Bills currently before the House and Senate would give support to the development of a National 
Information Infrastructure, in which digital libraries and storage systems would be an important 
part. A simple model is offered to show the relationship of storage systems, software, and standards 
to the overall information infrastructure. Some elements of a national strategy for digital libraries 
are proposed, based on the mission of the nonprofit National Storage System Foundation. 

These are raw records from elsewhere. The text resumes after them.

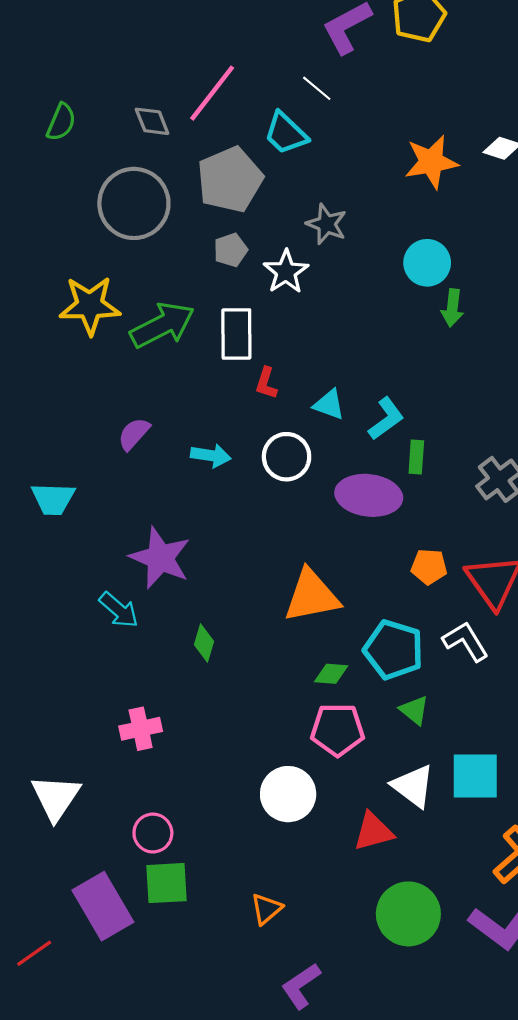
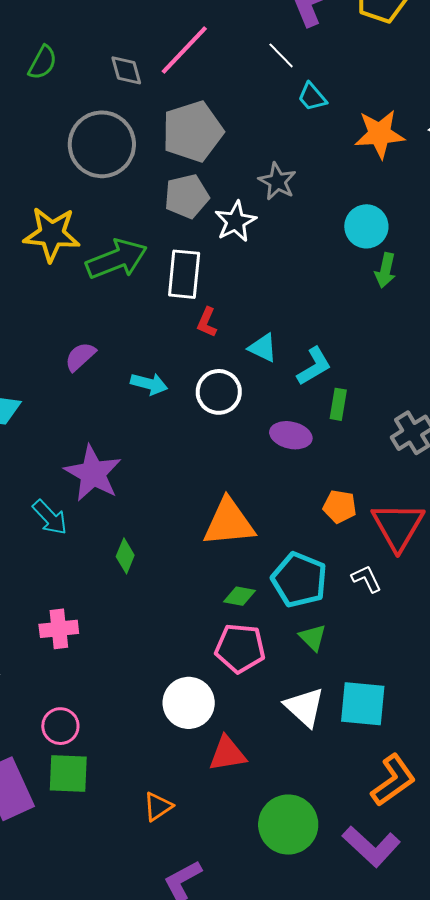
cyan trapezoid: (286, 133) -> (312, 97), moved, size x0.7
gray pentagon: (231, 250) -> (187, 196), size x1.4
purple ellipse: (369, 495) -> (291, 435), size x0.7
white L-shape: (466, 641) -> (366, 579), size x0.7
red triangle: (373, 831) -> (227, 754), moved

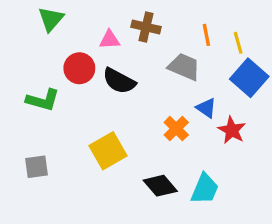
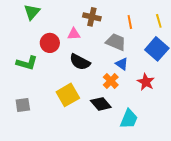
pink triangle: (110, 40) -> (74, 34), moved
yellow line: (238, 43) -> (159, 21), moved
black semicircle: (119, 81) -> (80, 62), moved
blue triangle: (206, 108) -> (122, 64), moved
black diamond: (160, 186) -> (101, 104), moved

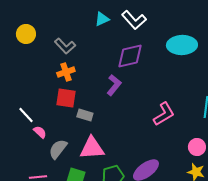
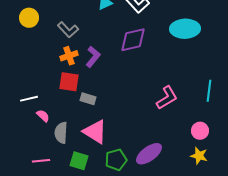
purple L-shape: (114, 85) -> (93, 57), moved
white line: (26, 115) -> (29, 99), turned -60
pink triangle: (92, 148) -> (95, 132), turned 36
gray semicircle: (58, 149) -> (61, 133), turned -35

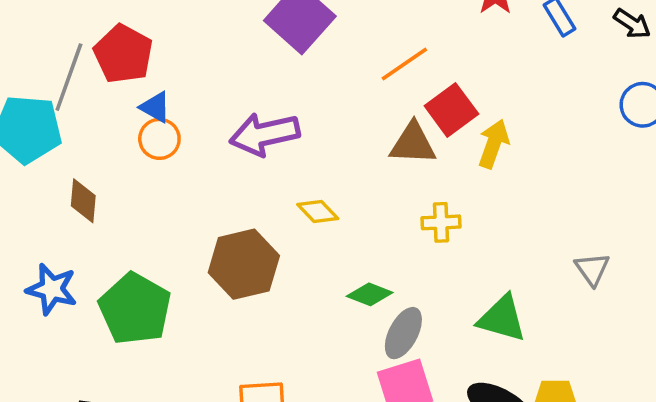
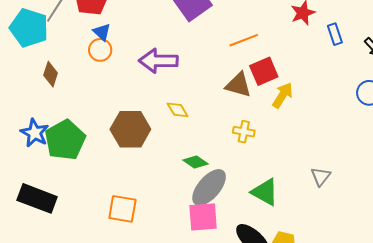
blue star: (52, 289) -> (35, 133), moved
gray ellipse: (403, 333) -> (209, 187), size x1.4

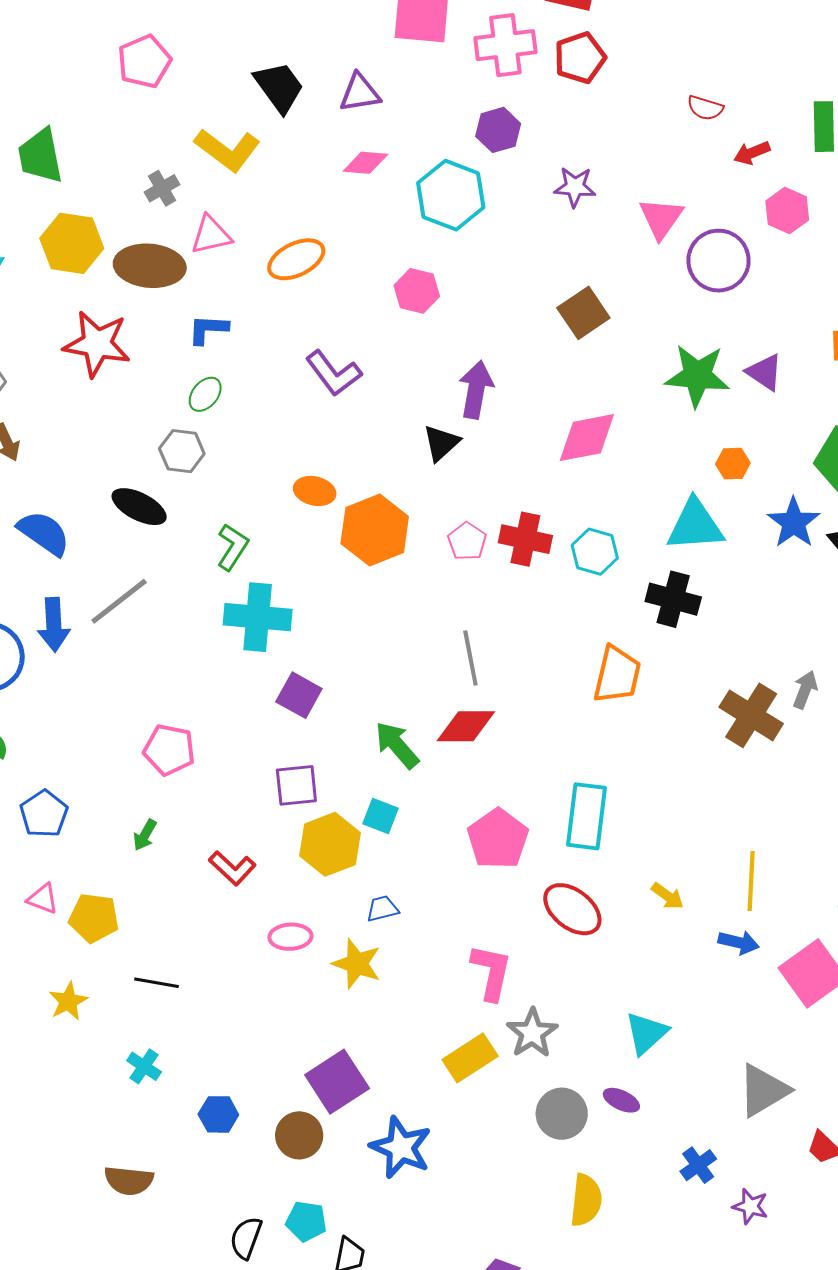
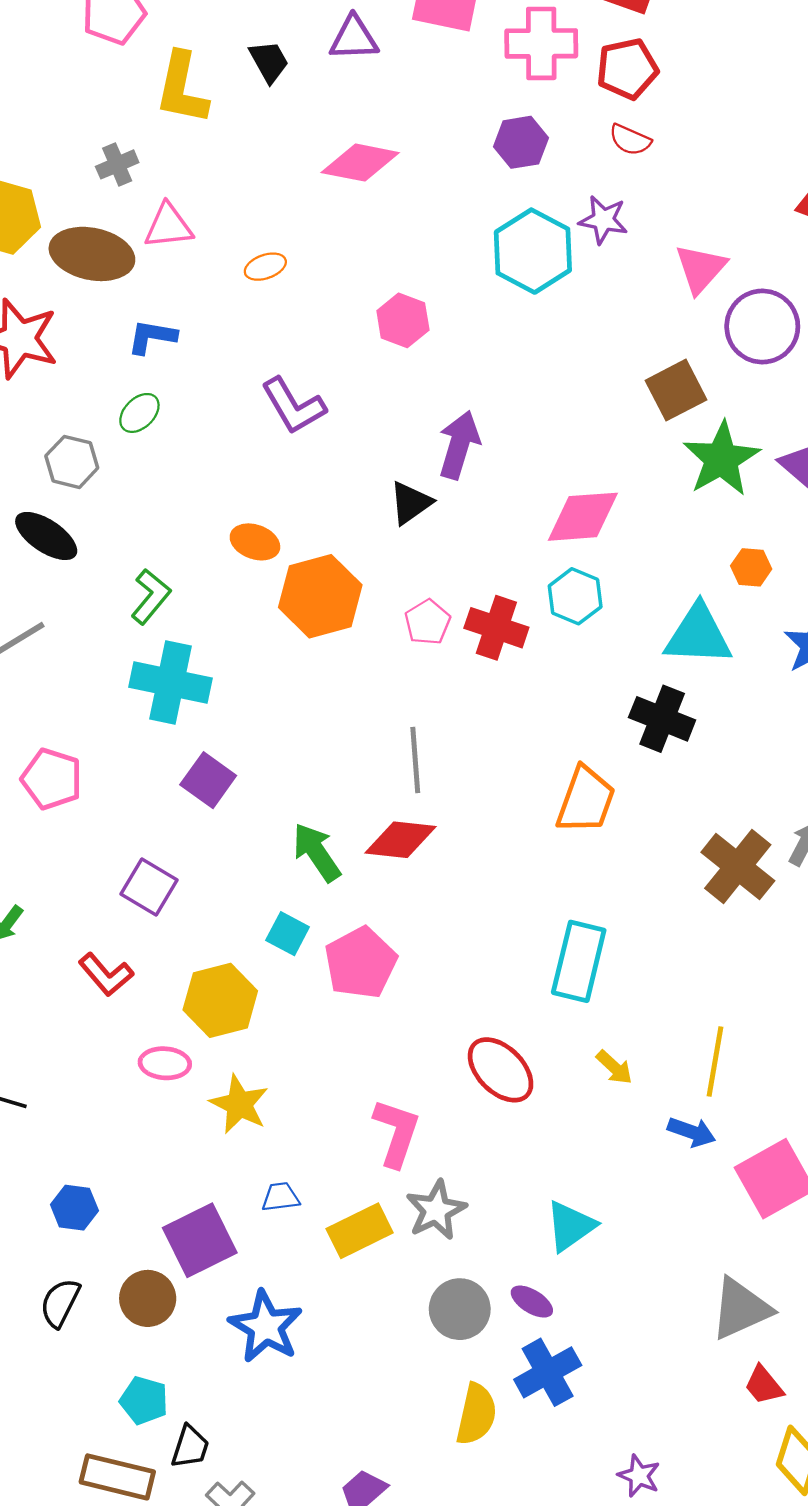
black trapezoid: (279, 87) -> (269, 61), size x0.7
purple triangle: (360, 93) -> (354, 38), moved
red semicircle: (705, 108) -> (630, 140), moved
yellow L-shape: (227, 150) -> (182, 88), moved, turned 58
pink diamond: (365, 163) -> (360, 163), size x1.4
cyan hexagon: (451, 195) -> (533, 251), moved
orange ellipse: (296, 259) -> (265, 267), size x0.6
brown square: (583, 313) -> (676, 390), moved
green star: (697, 376) -> (721, 459), turned 30
gray hexagon: (182, 451) -> (72, 462), moved
cyan hexagon: (595, 552) -> (575, 596), moved
pink pentagon: (169, 750) -> (52, 779), moved
purple square: (296, 785) -> (149, 887), moved, turned 30
cyan rectangle: (587, 816) -> (579, 961), moved
pink pentagon: (498, 839) -> (361, 963), moved
yellow hexagon: (330, 844) -> (220, 1000), moved
blue trapezoid: (382, 909) -> (281, 1197), moved
gray triangle: (763, 1090) -> (741, 1309), moved
blue hexagon: (218, 1114) -> (74, 1208), moved
blue cross: (698, 1165) -> (548, 1372), moved, size x1.5
purple star: (750, 1206) -> (639, 1476), moved
black semicircle: (246, 1238) -> (60, 1303), moved

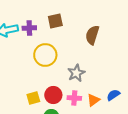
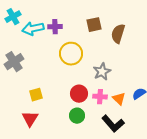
brown square: (55, 21) -> (94, 25), moved
yellow square: (33, 98) -> (36, 95), moved
orange triangle: (93, 100) -> (119, 99), turned -40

1. National Information Infrastructure Background 

Two bills before the current session of Congress call for the creation of a National Information 
Infrastructure. The bill before the House of Representatives is called the "National Information 
Infrastructure Act of 1993" [1], and a somewhat similar bill before the Senate is called the 
"National Competitiveness Act of 1993" [2], Whether or not either of these bills are passed, the fact 
that these bills have reached the level of serious committee discussion has a far reaching impact on 
the storage industry. The Senate bill states that "While the private sector must take the lead in the 
development, application, and manufacture of new technologies, the Federal Government should 
assist industry in the development of high-risk, long-term precommercial technologies which 
promise large economic benefits for the nation, ... and cooperate with industry and academia to help 
create an advanced information infrastructure for the United States. The term "information 
infrastructure" is defined in the Senate bill as "a network of communications systems and computer 
systems designed to exchange information among all citizens and residents of the United States." 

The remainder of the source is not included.